You can run your own subset of evaluations by simply commenting out the unnecessary evaluations. The majority of evaluation logic is as follows:

for d1 in d1_tasks:
    for d2 in d2_tasks:
        for d3 in d3_tasks:
            for method in method_tasks:
                # Algorithm 1 - Line 3 (in the paper)
                d1_train = d1.get_D1_train()
                method.propose_H(d1_train)

                # Algorithm 1 - Line 5
                d1_valid = d1.get_D1_valid()
                d2_valid = d2.get_D2_valid(d1)
                valid_mixture = d1_valid + d2_valid
                train_acc = method.train_H(valid_mixture)

                # Algorithm 1 - Line 7
                d1_test = d1.get_D1_test()
                d2_test = d3.get_D2_test(d1)
                test_mixture = d1_test + d2_test
                test_acc = method.test_H(test_mixture)

The actual implementation has more bells and whistles for efficiency and various other reasons. For BinClass which is a direct binary classification of D_s vs D_v the logic is slightly different.

As you can see, the datasets and the methods must implement certain functions for this evaluation to work correctly. See code organization to learn more.

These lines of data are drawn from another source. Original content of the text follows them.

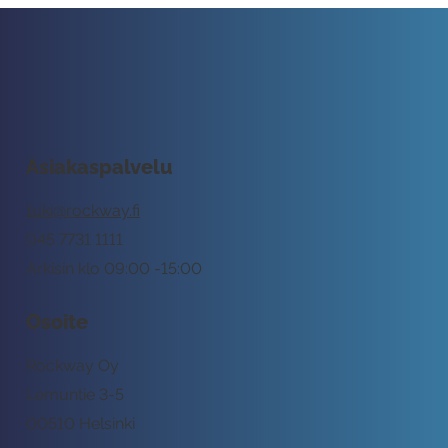
Asiakaspalvelu
tuki@rockway.fi
045 7731 1111
Arkisin klo 09:00 -15:00
Osoite
Rockway Oy
Lemuntie 3-5
00510 Helsinki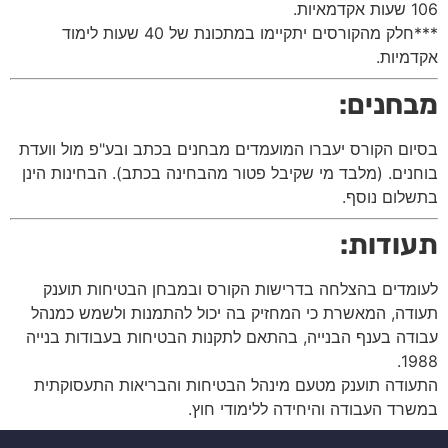
106 שעות אקדמאיות.
***חלק מהקורסים יתקיימו במתכונת של 40 שעות לימוד
אקדמיות.
מבחנים:
בסיום הקורס יעברו המועמדים מבחנים בכתב ובע"פ מול וועדת
בוחנים. (מלבד מי שקיבל פטור מהבחינה בכתב). הבחינות הינן
בתשלום נוסף.
תעודות:
לעומדים בהצלחה בדרישות הקורס ובמבחן הבטיחות תוענק
תעודה, המאשרת כי המחזיק בה יכול להתמנות ולשמש כמנהל
עבודה בענף הבנייה, בהתאם לתקנות הבטיחות בעבודות בנייה
1988.
התעודה תוענק מטעם מינהל הבטיחות והבריאות התעסוקתית
במשרד העבודה והיחידה ללימודי חוץ.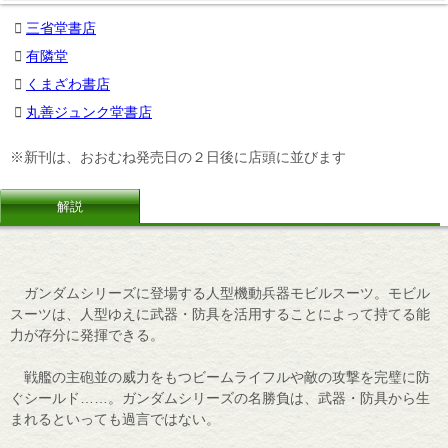
三省堂書店
有隣堂
くまざわ書店
丸善ジュンク堂書店
※新刊は、おおむね発売日の２日後に店頭に並びます
解説
ガンダムシリーズに登場する人型機動兵器モビルスーツ。モビル
スーツは、人型ゆえに武器・防具を活用することによって持てる能
力が存分に発揮できる。
戦艦の主砲並の威力をもつビームライフルや敵の攻撃を完璧に防
ぐシールド……。ガンダムシリーズの名勝負は、武器・防具から生
まれるといっても過言ではない。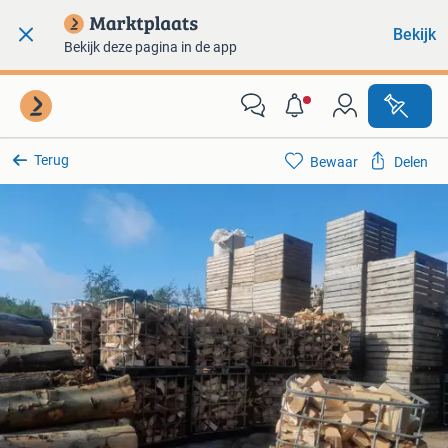
Bekijk
Bekijk deze pagina in de app
Terug
Bewaar
Delen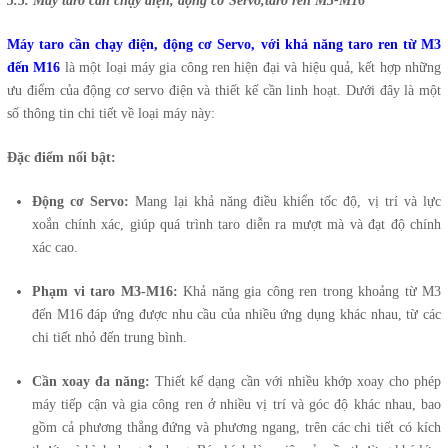
3.5. Máy taro cần chạy điện, động cơ Servo,taro ren M3-M16
Máy taro cần chạy điện, động cơ Servo, với khả năng taro ren từ M3
đến M16
là một loại máy gia công ren hiện đại và hiệu quả, kết hợp những
ưu điểm của động cơ servo điện và thiết kế cần linh hoạt. Dưới đây là một
số thông tin chi tiết về loại máy này:
Đặc điểm nổi bật:
Động cơ Servo:
Mang lại khả năng điều khiển tốc độ, vị trí và lực
xoắn chính xác, giúp quá trình taro diễn ra mượt mà và đạt độ chính
xác cao.
Phạm vi taro M3-M16:
Khả năng gia công ren trong khoảng từ M3
đến M16 đáp ứng được nhu cầu của nhiều ứng dụng khác nhau, từ các
chi tiết nhỏ đến trung bình.
Cần xoay đa năng:
Thiết kế dạng cần với nhiều khớp xoay cho phép
máy tiếp cận và gia công ren ở nhiều vị trí và góc độ khác nhau, bao
gồm cả phương thẳng đứng và phương ngang, trên các chi tiết có kích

The evaluation code saves a snapshot of the results after each evaluation. You can load the results from workspace/experiments/<exp-name>/results.pth. If you run the same experiment, the script would automatically skip over the experiments that are already done. The intermediate reject functions that are learned during the evaluations are also saved under workspace/experiments/<exp-name>/<method-name>/.

When you run eval3d.py the following experiment names are pre-defined:

  • master: Runs on every dataset and method.
  • eval-test: Runs the quick demo from above. everything else would go to the default config
d1_tasks     = ['MNIST']
d2_tasks     = ['UniformNoise', 'NormalNoise', 'MNIST', 'FashionMNIST', 'NotMNIST', 'CIFAR10', 'CIFAR100', 'STL10', 'TinyImagenet']
d3_tasks     = ['UniformNoise', 'NormalNoise', 'MNIST', 'FashionMNIST', 'NotMNIST', 'CIFAR10', 'CIFAR100', 'STL10', 'TinyImagenet']
method_tasks     = [
                    'prob_threshold/0',
                    ]

which you can customize to your needs.